A USAF U-2 equipped for High Altitude Sampling Program (HASP) missions. The aircraft lands and characteristically falls to one side on its wing skids as it slows. A ground crewman runs to collect the braking parachute. Others inserted “pogo” wheels in the wings to right the aircraft and allow it to maneuver on the ground. The U-2 in this picture is on Fiji Island en route to Australia in 1961. (U.S. Air Force photo)
The air sampling intake on the lower left fuselage trapped upper atmosphere particles that gave scientists detailed knowledge of nuclear weapons tests conducted by various nations. The U-2 in this picture is on Fiji Island en route to Australia in 1961. (U.S. Air Force photo)
A USAF U-2D at Edwards AFB, Calif., around 1960. The devices above and behind the cockpit include an infrared sensor installed to test the Missile Detection and Alarm System (MIDAS). This technology supported development of satellites to detect Soviet ballistic missile launches. The upper part of the aircraft is painted black to avoid confusing the sensor in the white dome above the cockpit. A second crewman behind the pilot operated the MIDAS instruments. (U.S. Air Force photo)
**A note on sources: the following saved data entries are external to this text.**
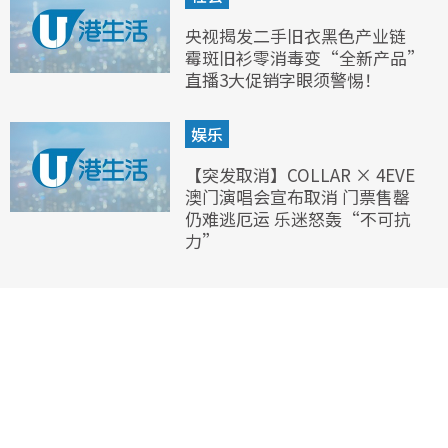
央视揭发二手旧衣黑色产业链
霉斑旧衫零消毒变“全新产品”
直播3大促销字眼须警惕！
娱乐
【突发取消】COLLAR × 4EVE
澳门演唱会宣布取消 门票售罄
仍难逃厄运 乐迷怒轰“不可抗
力”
Members of the 4080th Strategic Reconnaissance Wing deployed to Howard AFB, Panama Canal Zone, in 1962. Their deployment was part of the High Altitude Sampling Program (HASP), known as OPERATION CROW FLIGHT. (U.S. Air Force photo)
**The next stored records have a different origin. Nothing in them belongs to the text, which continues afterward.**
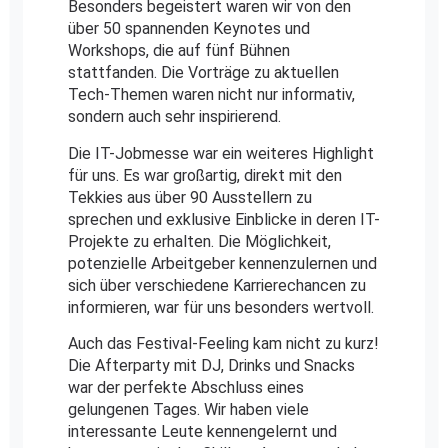
Besonders begeistert waren wir von den
über 50 spannenden Keynotes und
Workshops, die auf fünf Bühnen
stattfanden. Die Vorträge zu aktuellen
Tech-Themen waren nicht nur informativ,
sondern auch sehr inspirierend.
Die IT-Jobmesse war ein weiteres Highlight
für uns. Es war großartig, direkt mit den
Tekkies aus über 90 Ausstellern zu
sprechen und exklusive Einblicke in deren IT-
Projekte zu erhalten. Die Möglichkeit,
potenzielle Arbeitgeber kennenzulernen und
sich über verschiedene Karrierechancen zu
informieren, war für uns besonders wertvoll.
Auch das Festival-Feeling kam nicht zu kurz!
Die Afterparty mit DJ, Drinks und Snacks
war der perfekte Abschluss eines
gelungenen Tages. Wir haben viele
interessante Leute kennengelernt und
A U-2C painted in a gray camouflage pattern called the “Sabre” scheme in 1975. The camouflage replaced the usual black finish to ease British concerns about “spy planes” operating from the UK. In Europe, this U-2 tested equipment to locate and suppress enemy surface-to-air missiles. (U.S. Air Force photo)
The U-2 flew from bases around the world during the Cold War, including West Germany, England, France, Cyprus, Saudi Arabia, Panama, Pakistan, South Vietnam, the Philippines, Japan, Thailand and South Korea. The USAF called its U-2 operators "Air Weather Squadrons," while the CIA called the same units "detachments." Both the USAF and the CIA flew U-2s until 1974, when the USAF took over U-2 operations from the CIA.
Over the years, the USAF has performed a variety of missions using the U-2, including gathering electronic and photo intelligence near the borders of unfriendly nations. U-2s also performed High Altitude Sampling Program (HASP) flights providing precise information about atmospheric nuclear testing. In addition, U-2s tested missile warning and other electronic systems. In Southeast Asia in the late 1960s, U-2s increasingly performed electronic intelligence missions near the Chinese border as the threat of North Vietnamese antiaircraft missiles grew. They also brought back photographic bomb damage assessments from the Linebacker bombing campaigns in North Vietnam.